Prior to August 2004, Ramadan visited the United States on numerous occasions to give lectures, attend conferences, and meet with other scholars. Ramadan spoke in the United States twice in 2000, four times in 2001, eleven times in 2002 and nine times in 2003. (Id. ¶ 12.) Ramadan lectured at numerous academic institutions, including Princeton, Harvard, and Dartmouth, attended a meeting in January 2003 organized by former President William Clinton on the subject of "Islam and America in a Global Worlds" and even delivered a speech at the Department of State in October 2003. (Id. ¶ 12, Exs. N & W, Attachment 2.)

As a Swiss citizen, Ramadan did not need to apply for a temporary nonimmigrant visa to enter the United States to attend these lectures and conferences. In January 2004, however, Ramadan accepted a long-term tenured teaching position at University of Notre Dame,10 prompting the need for an H-1B visa. (Id. ¶ 13.) The University of Notre Dame submitted a visa petition on Ramadan's behalf, which was approved by the U.S. Citizenship and Immigration Services on May 5, 2004. (Id.; Dilworth Decl. ¶ 3.)

With the H-1B visa approved, Ramadan and his family made arrangements to move to South Bend, Indiana. (Ramadan Decl. ¶ 14.) On July 28, 2004, however, only one week before Ramadan was scheduled to move (and after all his furniture had already been shipped to Indiana), the U.S. Embassy in Bern, Switzerland informed Ramadan by telephone that his visa had been revoked. (Id. ¶¶ 14, 32.) Consular officials did not provide an explanation for the revocation, but told Ramadan that he was welcome to reapply. (Id.) One month later, on August 25, 2004, the Los Angeles Times reported on the revocation of Ramadan's visa:

Russ Knocke, a spokesman for the Immigration and Customs Enforcement Division of the Department of Homeland Security, said the work visa was revoked because of a section in federal law that applies to aliens who have used a `position of prominence within any country to endorse or espouse terrorist activity.' He said the revocation was based on `public safety or national security interests,' but would not elaborate.

(Id., Ex.
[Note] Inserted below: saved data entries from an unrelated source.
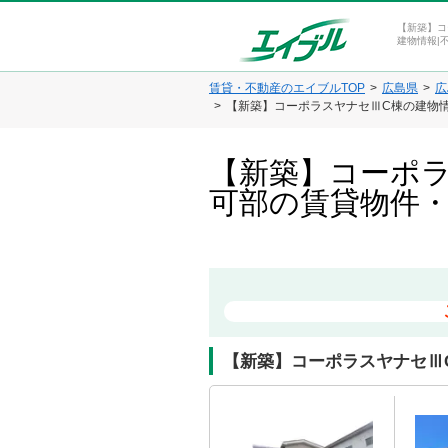
【新築】コ
建物情報|
賃貸・不動産のエイブルTOP
広島県
広
【新築】コーポラスヤナセⅢC棟の建物
【新築】コーポラ
可部の賃貸物件
【新築】コーポラスヤナセⅢ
G.) DHS's statement is the only explanation on record for the revocation. As will be explained later, the Government now states, without explanation or elaboration, that this statement was "erroneous."

In reliance on the consul's representation that Ramadan could reapply, the University of Notre Dame submitted a new visa petition on October 4, 2004. (Id. ¶ 24.) Originally, Department of State officials told the University that a decision would be imminent. (Id.) When the University contacted the Department of State in December 2004 to check on the status of Ramadan's application, however, it was told that no decision would be made in the near future. (Id.)

Owing to the indefinite delay, on December 13, 2004, Ramadan resigned his teaching post at University of Notre Dame. (Id. ¶ 25.) DHS was apparently monitoring Ramadan, and noted that, the on-line edition of the Indianapolis Star, reported that Ramadan had resigned his position at the University of Notre Dame. In sharp contrast to the dilatory pace at which DHS has considered Ramadan's B-visa application for the last two years, DHS immediately wrote to Notre Dame on December 21, 2004:


This refers to the Petition for Non-Immigrant Worker which you filed on behalf of Tariq Ramadan on February (sic) 13, 2004....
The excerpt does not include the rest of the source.